**What needs to be done:** Work out how many lines of the listing below include the string "美味しさそのままに茹でて", and give that number alone.

**Exercise material:**
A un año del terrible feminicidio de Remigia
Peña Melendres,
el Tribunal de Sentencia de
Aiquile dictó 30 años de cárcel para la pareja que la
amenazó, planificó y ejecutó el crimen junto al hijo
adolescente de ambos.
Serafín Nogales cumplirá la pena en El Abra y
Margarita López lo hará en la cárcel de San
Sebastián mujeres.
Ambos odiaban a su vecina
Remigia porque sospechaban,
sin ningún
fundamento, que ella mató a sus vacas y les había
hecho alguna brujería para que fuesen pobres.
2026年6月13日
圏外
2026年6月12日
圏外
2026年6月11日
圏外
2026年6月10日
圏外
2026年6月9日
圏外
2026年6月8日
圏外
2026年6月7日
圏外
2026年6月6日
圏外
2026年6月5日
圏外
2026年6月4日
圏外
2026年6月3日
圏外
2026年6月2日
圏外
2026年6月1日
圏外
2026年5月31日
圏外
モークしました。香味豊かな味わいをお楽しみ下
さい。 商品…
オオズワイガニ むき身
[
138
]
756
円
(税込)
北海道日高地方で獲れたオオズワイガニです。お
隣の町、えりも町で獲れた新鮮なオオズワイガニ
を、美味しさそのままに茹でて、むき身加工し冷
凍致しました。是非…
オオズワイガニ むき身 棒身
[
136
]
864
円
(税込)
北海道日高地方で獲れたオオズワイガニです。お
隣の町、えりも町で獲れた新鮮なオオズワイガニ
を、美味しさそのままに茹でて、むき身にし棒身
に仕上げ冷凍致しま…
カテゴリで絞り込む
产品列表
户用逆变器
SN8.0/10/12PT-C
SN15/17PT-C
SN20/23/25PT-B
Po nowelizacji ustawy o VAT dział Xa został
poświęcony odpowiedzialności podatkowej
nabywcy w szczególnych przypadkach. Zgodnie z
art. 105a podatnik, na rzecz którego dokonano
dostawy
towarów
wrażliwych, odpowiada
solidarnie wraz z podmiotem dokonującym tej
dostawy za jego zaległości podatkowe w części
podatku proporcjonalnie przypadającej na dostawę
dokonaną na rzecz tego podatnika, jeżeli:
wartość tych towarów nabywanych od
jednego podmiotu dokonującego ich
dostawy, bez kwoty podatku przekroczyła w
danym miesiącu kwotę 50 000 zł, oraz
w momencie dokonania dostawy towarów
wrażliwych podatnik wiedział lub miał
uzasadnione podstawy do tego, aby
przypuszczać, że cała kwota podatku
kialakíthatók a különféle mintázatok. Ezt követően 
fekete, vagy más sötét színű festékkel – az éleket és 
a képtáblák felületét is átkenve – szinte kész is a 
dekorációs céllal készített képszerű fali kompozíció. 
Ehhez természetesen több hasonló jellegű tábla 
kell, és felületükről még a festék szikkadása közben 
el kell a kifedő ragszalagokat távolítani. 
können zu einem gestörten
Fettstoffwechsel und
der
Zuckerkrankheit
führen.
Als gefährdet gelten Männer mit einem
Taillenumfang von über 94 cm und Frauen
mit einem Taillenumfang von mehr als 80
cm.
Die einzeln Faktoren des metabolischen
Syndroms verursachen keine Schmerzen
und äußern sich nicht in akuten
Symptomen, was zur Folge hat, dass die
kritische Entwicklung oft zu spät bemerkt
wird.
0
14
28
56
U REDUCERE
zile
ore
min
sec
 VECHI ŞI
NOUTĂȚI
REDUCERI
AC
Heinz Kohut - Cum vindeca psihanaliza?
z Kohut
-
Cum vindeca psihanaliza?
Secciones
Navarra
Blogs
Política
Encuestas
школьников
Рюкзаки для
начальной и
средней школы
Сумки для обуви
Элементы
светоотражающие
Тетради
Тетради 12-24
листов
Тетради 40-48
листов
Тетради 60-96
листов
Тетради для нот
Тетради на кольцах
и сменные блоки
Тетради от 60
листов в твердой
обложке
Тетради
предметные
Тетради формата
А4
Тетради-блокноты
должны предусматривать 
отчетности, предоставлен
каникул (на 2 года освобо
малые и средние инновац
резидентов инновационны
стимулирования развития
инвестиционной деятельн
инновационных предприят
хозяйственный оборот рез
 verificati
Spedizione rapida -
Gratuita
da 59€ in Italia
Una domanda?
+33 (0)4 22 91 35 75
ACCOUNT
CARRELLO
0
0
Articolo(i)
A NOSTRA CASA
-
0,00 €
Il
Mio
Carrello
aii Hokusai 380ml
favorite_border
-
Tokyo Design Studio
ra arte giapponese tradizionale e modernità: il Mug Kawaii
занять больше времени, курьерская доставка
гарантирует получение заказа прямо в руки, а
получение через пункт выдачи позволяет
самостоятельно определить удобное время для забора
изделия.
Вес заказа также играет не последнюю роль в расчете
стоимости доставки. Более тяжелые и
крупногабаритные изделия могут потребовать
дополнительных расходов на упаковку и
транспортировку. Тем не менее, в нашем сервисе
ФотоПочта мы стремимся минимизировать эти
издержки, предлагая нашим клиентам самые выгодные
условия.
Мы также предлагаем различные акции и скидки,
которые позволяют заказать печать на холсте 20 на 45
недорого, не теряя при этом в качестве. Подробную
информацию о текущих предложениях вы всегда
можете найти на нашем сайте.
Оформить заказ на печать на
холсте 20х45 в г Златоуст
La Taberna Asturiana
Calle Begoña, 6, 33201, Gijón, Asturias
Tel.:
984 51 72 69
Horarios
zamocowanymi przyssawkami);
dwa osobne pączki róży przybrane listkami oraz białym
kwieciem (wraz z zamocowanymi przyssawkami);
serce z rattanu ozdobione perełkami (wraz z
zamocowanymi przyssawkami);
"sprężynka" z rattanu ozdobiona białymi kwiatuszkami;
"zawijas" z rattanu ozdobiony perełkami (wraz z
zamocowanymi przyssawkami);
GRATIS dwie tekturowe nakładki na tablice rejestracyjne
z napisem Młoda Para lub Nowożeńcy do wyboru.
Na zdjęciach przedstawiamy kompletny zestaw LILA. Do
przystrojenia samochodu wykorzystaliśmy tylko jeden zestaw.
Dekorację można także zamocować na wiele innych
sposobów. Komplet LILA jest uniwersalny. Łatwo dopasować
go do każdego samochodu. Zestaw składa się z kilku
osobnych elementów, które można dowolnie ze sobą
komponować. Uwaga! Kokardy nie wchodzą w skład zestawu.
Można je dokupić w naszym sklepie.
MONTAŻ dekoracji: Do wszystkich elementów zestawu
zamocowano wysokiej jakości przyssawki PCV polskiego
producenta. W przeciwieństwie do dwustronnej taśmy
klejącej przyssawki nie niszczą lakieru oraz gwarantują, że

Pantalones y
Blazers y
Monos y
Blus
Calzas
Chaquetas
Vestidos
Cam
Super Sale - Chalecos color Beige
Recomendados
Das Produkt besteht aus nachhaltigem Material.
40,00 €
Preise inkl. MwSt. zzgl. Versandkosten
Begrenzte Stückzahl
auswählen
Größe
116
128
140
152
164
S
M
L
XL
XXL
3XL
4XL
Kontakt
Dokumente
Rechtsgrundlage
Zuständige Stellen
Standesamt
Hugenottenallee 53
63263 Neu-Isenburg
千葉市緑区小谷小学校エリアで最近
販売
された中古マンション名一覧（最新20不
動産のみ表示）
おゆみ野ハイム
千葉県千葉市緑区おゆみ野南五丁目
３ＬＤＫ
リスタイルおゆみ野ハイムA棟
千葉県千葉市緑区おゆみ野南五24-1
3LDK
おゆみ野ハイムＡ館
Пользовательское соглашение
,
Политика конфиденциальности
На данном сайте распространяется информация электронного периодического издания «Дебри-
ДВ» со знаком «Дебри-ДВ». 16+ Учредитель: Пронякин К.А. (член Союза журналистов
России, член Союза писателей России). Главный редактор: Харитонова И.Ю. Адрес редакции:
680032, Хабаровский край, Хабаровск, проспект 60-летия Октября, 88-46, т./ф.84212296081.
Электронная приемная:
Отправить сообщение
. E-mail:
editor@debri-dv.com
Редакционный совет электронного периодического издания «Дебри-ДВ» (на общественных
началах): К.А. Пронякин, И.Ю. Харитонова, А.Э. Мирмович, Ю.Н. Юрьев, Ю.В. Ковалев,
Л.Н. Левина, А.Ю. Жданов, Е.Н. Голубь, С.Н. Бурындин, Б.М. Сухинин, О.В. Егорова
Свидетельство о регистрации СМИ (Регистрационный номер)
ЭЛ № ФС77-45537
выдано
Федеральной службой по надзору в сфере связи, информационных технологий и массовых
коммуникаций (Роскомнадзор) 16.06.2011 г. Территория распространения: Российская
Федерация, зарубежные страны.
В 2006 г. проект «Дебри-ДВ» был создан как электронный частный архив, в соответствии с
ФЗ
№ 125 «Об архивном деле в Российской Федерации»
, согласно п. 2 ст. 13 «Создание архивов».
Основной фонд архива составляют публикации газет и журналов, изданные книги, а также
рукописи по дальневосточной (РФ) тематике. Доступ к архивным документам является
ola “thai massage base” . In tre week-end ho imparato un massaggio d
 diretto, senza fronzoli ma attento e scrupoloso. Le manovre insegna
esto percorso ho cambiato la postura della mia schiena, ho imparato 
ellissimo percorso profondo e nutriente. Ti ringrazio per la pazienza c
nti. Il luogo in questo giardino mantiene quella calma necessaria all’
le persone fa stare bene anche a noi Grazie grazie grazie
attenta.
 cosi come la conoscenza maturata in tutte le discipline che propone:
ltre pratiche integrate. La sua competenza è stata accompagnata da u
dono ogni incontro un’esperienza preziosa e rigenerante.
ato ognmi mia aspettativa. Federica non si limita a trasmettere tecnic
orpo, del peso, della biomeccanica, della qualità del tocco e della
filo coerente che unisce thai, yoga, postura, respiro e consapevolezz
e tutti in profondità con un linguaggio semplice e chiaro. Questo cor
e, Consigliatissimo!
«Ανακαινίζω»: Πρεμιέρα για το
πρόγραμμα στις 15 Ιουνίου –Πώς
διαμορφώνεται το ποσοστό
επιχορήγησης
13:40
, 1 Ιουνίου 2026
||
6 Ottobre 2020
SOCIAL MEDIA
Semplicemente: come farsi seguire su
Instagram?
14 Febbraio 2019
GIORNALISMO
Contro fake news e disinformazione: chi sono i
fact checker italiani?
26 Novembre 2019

**Response box:** 2